Pragmatism over process – Keoghs secures key immunotherapy judgment
Howard v The Imperial London Hotels Limited  EWHC 202 (QB)
On 6th February 2019, Master Thornett handed down what is believed to be the first judgment on the issue of Periodical Payment Orders (PPOs) as a mechanism for funding future immunotherapy in mesothelioma claims. Peter Kenworthy of Keoghs acted for the defendant, instructing William Vandyck of Crown Office Chambers.
Anyone dealing with mesothelioma claims will be aware that claims for funding of future immunotherapy treatment have become increasingly commonplace. Once the defendants are satisfied that immunotherapy treatment is reasonable and should be funded, issues have arisen as to how to provide that funding.
For some time certain claimant practitioners have been promoting – often very loudly - the use of PPOs, despite it being consistently pointed out by insurers that a PPO is just not appropriate for these claims. The value of a PPO for the more confrontational claimant representatives is that this ‘solution’ can be imposed by the court – if the case is suitable.
On 10th January 2019 the sole remaining issue in this case came before Master Thornett - whether the court could and should impose a PPO to fund immunotherapy treatment. The defendants had offered to provide a suitable indemnity and in the meantime further interim payments, pending any agreement. However the claimant decided to pursue a PPO despite not having indicated any intention to do so until the very week of the hearing.
After a full day of submissions Master Thornett gave a reserved judgment in the defendant’s favour. The approach of Master Thornett is best summarised when he refers to “the underlying difficulty of trying to achieve both certainty and flexibility by way of a PPO in circumstances where the nature and duration of treatment is liable to change at short notice and any alternatives come from an ever growing and developing field of choice. I conclude these are illustrations of the problem with a PPO in principle rather than a point for alternative drafting”.
The important point is the Master’s observation that PPOs are not appropriate as a point of principle and the many failings and issues identified with a PPO cannot be overcome by refining the drafting of the order.

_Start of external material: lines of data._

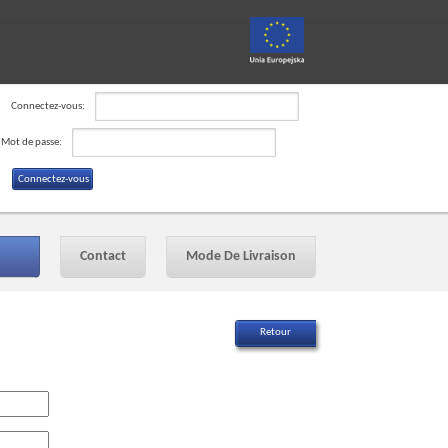
Connectez-vous:
Mot de passe:
Contact
Mode De Livraison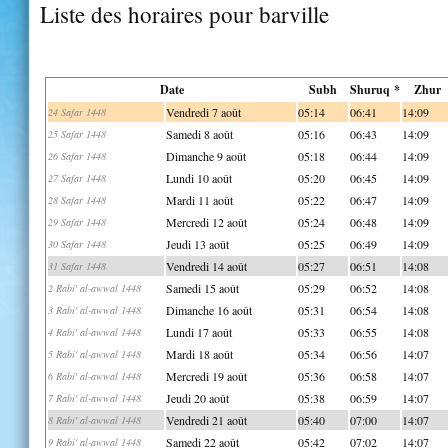
Liste des horaires pour barville
Date
Subh
Shuruq *
Zhur
Vendredi 7 août
05:14
06:41
14:09
24 Safar 1448
Samedi 8 août
05:16
06:43
14:09
25 Safar 1448
Dimanche 9 août
05:18
06:44
14:09
26 Safar 1448
Lundi 10 août
05:20
06:45
14:09
27 Safar 1448
Mardi 11 août
05:22
06:47
14:09
28 Safar 1448
Mercredi 12 août
05:24
06:48
14:09
29 Safar 1448
Jeudi 13 août
05:25
06:49
14:09
30 Safar 1448
Vendredi 14 août
05:27
06:51
14:08
31 Safar 1448
Samedi 15 août
05:29
06:52
14:08
2 Rabi' al-awwal 1448
Dimanche 16 août
05:31
06:54
14:08
3 Rabi' al-awwal 1448
Lundi 17 août
05:33
06:55
14:08
4 Rabi' al-awwal 1448
Mardi 18 août
05:34
06:56
14:07
5 Rabi' al-awwal 1448
Mercredi 19 août
05:36
06:58
14:07
6 Rabi' al-awwal 1448
Jeudi 20 août
05:38
06:59
14:07
7 Rabi' al-awwal 1448
Vendredi 21 août
05:40
07:00
14:07
8 Rabi' al-awwal 1448
Samedi 22 août
05:42
07:02
14:07
9 Rabi' al-awwal 1448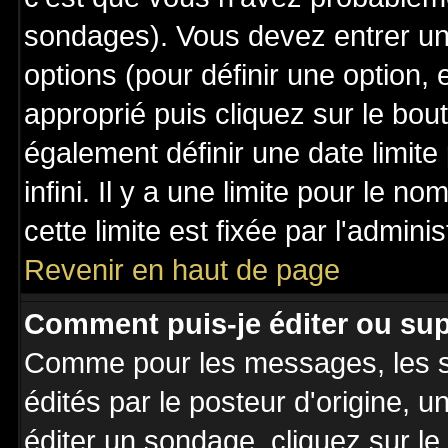
sondages). Vous devez entrer un 
options (pour définir une option
approprié puis cliquez sur le bo
également définir une date limit
infini. Il y a une limite pour le n
cette limite est fixée par l'admini
Revenir en haut de page
Comment puis-je éditer ou su
Comme pour les messages, les 
édités par le posteur d'origine, 
éditer un sondage, cliquez sur l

This judgment should see an end to claimants pushing for PPOs and using the threat of applications to try and impose ever more cumbersome and expensive (to administer and agree) agreements.
Insurers have to date demonstrated a willingness to agree various “informal” mechanisms to fund immunotherapy treatment. As the judgment in this case highlights, the only options open to the court are to award a global sum to include future treatment, or adjourn the case to allow for future interim payments, both of which have clear issues of their own.
Insurers have always wanted a collaborative and constructive approach to this new and evolving head of loss – with the sufferer’s interests at the centre. A clear and simple indemnity is the best solution for everyone. This judgment is a major step in that direction.